*What to do*
A single number is expected: the count of lines in the records below that contain "Benchmark".

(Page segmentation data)
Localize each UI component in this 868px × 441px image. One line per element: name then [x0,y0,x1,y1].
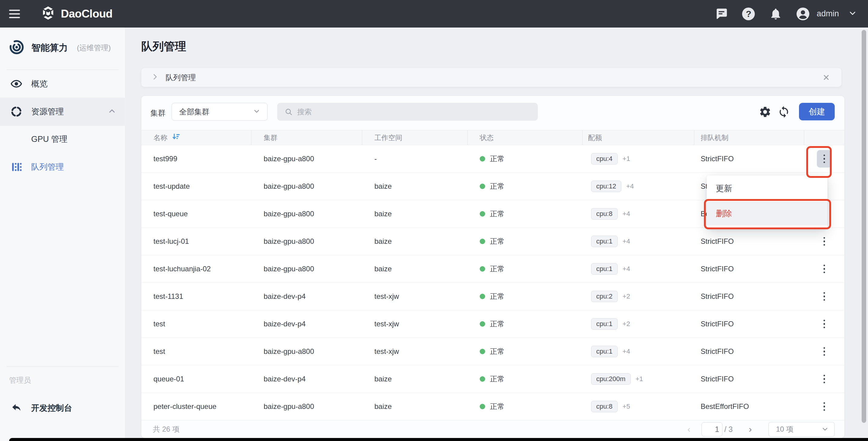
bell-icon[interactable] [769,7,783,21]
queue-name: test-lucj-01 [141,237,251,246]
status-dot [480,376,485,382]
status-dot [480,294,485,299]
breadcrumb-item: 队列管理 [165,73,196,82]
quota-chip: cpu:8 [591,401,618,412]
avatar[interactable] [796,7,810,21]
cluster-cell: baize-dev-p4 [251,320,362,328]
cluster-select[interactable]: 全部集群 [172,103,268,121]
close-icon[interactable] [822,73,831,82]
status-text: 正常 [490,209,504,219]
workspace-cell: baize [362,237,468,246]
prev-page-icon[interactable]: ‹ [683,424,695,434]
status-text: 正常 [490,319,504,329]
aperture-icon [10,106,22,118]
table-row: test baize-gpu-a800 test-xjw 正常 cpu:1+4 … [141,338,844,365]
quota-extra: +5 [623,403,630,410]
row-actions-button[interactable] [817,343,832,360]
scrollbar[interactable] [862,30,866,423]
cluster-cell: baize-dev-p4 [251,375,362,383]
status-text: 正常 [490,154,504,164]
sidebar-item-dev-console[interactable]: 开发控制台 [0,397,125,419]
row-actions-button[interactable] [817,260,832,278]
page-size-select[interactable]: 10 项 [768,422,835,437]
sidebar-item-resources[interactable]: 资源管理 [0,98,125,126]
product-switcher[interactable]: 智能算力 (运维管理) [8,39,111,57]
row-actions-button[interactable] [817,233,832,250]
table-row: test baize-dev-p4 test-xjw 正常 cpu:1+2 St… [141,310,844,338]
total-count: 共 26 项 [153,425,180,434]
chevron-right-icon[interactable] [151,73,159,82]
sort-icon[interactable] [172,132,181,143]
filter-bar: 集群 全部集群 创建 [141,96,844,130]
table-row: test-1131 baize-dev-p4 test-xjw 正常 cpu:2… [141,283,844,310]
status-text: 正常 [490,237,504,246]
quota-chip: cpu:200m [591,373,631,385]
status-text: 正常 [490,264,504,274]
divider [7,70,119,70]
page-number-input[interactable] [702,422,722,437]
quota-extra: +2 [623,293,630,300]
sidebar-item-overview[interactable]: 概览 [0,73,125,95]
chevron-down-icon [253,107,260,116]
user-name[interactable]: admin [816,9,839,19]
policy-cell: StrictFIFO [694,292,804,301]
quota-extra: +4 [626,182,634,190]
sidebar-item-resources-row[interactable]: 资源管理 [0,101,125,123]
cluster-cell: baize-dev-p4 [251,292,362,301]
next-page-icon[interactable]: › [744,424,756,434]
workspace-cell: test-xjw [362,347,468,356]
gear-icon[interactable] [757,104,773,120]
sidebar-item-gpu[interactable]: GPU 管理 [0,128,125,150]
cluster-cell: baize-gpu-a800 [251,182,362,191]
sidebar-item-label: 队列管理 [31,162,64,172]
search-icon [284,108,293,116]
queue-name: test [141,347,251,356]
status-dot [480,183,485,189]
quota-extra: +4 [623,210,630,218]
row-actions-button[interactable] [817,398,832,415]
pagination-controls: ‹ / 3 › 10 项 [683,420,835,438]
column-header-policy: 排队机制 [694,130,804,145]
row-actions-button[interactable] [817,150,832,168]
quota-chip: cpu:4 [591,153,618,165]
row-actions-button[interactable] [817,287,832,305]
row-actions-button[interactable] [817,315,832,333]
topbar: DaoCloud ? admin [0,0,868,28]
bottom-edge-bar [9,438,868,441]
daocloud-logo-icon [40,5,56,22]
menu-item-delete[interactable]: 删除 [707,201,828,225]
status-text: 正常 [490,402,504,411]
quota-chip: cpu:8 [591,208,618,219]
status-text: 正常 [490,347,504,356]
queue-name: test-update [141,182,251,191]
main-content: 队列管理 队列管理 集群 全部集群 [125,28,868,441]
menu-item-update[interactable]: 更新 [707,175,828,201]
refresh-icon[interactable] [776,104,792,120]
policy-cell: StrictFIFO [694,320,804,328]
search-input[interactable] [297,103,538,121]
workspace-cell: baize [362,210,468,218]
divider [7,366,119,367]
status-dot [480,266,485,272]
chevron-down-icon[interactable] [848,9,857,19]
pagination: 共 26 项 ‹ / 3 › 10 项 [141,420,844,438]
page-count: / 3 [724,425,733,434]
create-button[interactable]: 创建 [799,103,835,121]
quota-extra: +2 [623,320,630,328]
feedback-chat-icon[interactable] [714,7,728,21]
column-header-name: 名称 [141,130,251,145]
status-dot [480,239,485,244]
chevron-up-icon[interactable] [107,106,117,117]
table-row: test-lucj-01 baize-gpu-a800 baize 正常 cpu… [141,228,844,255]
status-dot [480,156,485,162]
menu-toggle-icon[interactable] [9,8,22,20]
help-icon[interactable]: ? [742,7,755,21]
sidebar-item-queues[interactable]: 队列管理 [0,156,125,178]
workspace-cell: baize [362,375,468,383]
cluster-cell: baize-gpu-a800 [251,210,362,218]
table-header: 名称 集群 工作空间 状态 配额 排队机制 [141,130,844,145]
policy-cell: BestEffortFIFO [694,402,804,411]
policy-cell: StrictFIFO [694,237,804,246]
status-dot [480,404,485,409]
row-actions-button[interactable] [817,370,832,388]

==

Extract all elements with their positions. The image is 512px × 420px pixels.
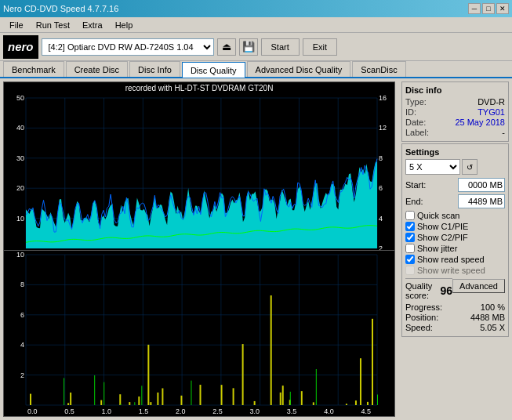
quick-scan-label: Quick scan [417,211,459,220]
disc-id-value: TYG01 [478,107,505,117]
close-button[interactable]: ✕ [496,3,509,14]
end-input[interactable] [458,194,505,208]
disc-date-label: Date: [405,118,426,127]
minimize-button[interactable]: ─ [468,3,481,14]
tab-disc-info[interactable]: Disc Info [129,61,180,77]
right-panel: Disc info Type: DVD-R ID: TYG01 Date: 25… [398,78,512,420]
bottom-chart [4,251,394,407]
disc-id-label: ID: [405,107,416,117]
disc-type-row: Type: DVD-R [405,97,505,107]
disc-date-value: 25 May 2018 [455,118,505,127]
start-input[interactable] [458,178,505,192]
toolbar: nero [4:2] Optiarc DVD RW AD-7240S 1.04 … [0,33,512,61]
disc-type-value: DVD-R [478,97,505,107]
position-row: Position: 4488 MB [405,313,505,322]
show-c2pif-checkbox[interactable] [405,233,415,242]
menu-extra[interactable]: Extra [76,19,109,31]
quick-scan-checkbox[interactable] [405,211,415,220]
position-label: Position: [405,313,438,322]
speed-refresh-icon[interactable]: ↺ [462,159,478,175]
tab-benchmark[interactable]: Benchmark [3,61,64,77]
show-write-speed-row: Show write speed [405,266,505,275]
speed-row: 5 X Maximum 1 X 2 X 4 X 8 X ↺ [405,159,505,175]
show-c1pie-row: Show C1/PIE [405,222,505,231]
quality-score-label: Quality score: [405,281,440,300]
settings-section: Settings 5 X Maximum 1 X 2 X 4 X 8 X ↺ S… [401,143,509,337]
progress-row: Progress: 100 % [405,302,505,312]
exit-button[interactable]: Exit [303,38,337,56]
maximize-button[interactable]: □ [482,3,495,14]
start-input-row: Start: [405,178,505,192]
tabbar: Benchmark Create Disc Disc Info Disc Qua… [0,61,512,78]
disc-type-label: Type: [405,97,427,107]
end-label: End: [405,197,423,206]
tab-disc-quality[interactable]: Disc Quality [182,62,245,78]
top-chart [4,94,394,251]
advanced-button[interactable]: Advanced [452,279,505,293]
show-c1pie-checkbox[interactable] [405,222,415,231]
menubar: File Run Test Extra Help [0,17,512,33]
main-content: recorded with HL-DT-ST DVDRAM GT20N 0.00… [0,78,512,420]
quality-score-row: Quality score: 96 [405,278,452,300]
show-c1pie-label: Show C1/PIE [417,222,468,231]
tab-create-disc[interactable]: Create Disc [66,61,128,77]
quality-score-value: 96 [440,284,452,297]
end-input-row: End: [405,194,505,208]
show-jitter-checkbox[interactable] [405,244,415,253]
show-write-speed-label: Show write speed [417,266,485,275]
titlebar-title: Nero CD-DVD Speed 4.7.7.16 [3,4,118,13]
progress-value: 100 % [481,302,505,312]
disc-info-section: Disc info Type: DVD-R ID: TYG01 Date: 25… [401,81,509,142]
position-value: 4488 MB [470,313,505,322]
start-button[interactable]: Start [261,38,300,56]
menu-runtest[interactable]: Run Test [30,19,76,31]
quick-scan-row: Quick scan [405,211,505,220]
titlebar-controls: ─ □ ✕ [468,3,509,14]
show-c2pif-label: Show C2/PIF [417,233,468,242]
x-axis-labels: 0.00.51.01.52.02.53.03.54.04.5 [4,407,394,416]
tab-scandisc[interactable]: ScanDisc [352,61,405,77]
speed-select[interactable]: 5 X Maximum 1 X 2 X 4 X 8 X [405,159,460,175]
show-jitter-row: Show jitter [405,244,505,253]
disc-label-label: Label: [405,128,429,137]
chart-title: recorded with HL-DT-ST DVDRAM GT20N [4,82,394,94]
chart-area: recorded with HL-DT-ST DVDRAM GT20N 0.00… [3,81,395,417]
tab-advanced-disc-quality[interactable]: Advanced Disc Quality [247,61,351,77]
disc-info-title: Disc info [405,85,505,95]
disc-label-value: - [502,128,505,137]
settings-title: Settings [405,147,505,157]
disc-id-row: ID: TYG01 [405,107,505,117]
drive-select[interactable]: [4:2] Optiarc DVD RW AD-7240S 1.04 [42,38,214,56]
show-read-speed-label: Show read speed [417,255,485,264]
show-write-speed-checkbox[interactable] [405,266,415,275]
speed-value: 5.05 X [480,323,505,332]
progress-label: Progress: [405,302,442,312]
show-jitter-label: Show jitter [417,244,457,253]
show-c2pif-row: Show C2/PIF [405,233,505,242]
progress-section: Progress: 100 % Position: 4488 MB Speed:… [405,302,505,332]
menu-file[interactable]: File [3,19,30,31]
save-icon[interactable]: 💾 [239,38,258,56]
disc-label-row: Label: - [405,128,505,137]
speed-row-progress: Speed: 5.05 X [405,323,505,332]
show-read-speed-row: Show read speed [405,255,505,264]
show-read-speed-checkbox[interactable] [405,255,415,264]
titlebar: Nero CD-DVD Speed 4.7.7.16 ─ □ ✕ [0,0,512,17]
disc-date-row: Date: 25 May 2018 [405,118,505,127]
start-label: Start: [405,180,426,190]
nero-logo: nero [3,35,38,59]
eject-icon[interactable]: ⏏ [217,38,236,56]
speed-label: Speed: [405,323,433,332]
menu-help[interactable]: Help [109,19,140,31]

==

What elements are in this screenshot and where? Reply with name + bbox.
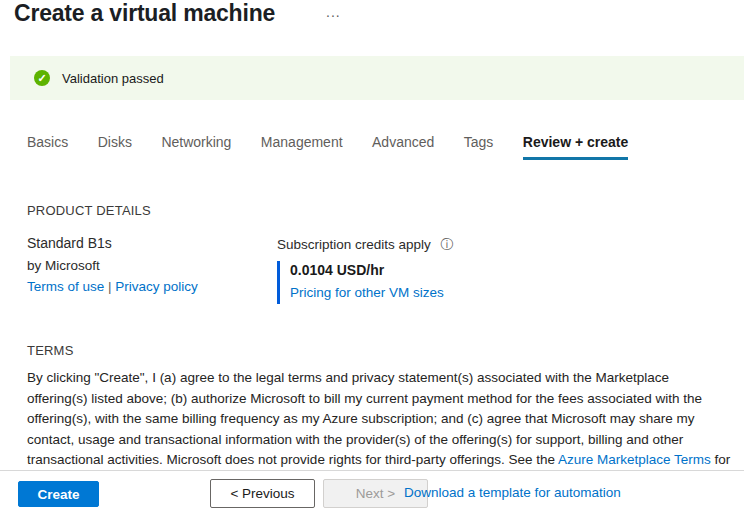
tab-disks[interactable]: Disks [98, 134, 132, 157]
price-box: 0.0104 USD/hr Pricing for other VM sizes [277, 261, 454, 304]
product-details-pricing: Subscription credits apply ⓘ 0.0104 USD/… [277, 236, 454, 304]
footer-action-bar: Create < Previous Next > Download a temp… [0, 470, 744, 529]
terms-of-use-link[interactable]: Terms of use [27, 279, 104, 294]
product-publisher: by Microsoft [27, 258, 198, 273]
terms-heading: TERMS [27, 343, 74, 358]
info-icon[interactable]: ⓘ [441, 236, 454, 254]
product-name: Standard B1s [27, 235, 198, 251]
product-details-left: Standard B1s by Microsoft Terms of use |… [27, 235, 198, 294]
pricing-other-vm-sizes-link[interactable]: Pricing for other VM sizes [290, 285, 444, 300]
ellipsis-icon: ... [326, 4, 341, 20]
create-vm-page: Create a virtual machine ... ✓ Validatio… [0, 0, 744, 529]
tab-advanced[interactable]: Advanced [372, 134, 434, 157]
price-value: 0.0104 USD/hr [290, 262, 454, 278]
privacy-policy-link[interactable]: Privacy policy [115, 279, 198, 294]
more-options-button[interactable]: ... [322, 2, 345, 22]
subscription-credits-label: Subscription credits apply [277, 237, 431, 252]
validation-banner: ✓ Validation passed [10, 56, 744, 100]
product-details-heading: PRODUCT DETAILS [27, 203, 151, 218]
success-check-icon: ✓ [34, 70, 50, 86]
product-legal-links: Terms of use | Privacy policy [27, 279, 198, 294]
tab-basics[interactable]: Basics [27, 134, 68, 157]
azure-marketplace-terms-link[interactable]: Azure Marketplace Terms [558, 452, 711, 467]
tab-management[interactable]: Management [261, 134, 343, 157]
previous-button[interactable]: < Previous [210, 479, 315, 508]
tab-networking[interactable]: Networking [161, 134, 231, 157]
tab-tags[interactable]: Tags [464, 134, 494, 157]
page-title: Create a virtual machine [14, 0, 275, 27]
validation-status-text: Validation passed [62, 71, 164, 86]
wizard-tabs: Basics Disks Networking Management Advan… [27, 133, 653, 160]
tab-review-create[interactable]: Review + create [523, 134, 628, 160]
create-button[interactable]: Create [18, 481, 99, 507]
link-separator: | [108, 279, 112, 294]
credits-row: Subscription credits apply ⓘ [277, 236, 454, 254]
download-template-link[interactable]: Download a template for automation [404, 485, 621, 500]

*Exercise answer*
2